Nous revoilà plongés au cœur du Quartier Latin, à la veille de l’Expo 67, avec les guidounes et les travestis de la Main, mais avec de nouveaux personnages qui, on le pressent – du moins on l’espère –, seront les protagonistes d’une autre série de chroniques. On retrouve en effet dans Le cahier noir le ton des Chroniques du Plateau Mont-Royal, l’atmosphère des années 1960, et des personnages aussi puissants, sincères et attachants.

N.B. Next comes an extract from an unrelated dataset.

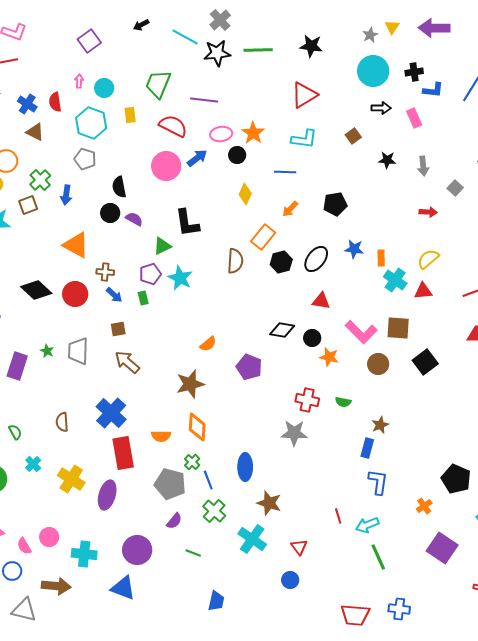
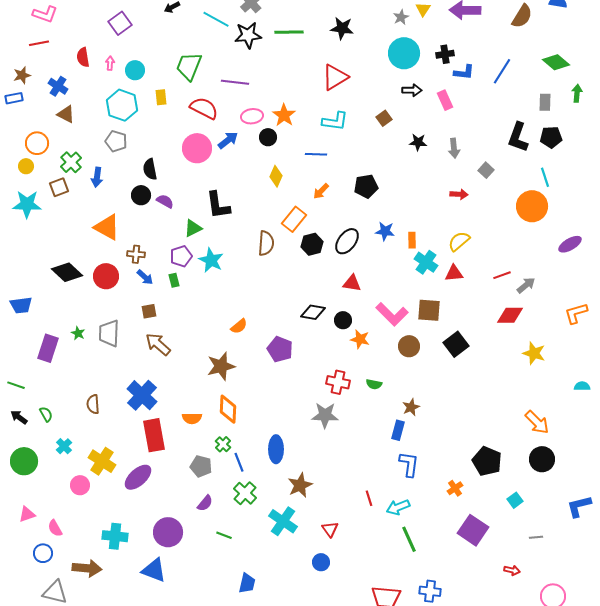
red semicircle: (55, 102) -> (83, 57), moved
gray pentagon: (170, 484) -> (201, 466), size x0.7
purple ellipse: (107, 495) -> (138, 477), turned 32
brown star: (269, 503) -> (300, 485), turned 30
pink circle: (49, 537) -> (80, 485), moved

En 1966, à la veille de l’Exposition universelle, Céline Poulin, waitresse de nuit au Sélect, prend la plume pour essayer de comprendre entre autres l’immense gaffe qu’elle nous confessera au fil des pages. « Ce que je m’apprête à écrire sera important pour moi. Une vraie première je n’ose pas encore avancer le mot œuvre, mais ça viendra peut-être un jour. Appelons ça pour le moment la confession d’un enfant du milieu du siècle, c’est aussi prétentieux, mais au moins ça contient une dose d’humour. » Comme tous les adolescents, Céline Poulin a déjà tâté de l’écriture pour dire son mal-être, mais le cahier noir à la couverture rigide, ligné bleu, vient clore l’époque des cahiers d’écolier, des vieilles factures, des calepins écornés sur lesquels elle a jusqu’alors jeté à la hâte émotions et états d’âme. Ultime confident, ce cahier tout neuf inaugure une nouvelle époque dans la vie de la marginale Céline Poulin. Marginale, Céline l’est assurément. Pas étonnant que ce soit parmi la faune de nuit du Sélect qu’elle se sente le plus à l’aise ! Il y a là, en effet, ses vrais amis : Jean-le-Décollé, la Duchesse de Langeais, Fine Dumas
On retrouve dans ce roman des thèmes chers à Michel Tremblay : l’humiliation, la marginalité, la relation parent-enfant, la difficulté de vivre la différence Le cahier noir, c’est l’histoire de « deux têtes de cochon qui s’affrontent en silence ». Un magnifique éloge de la différence.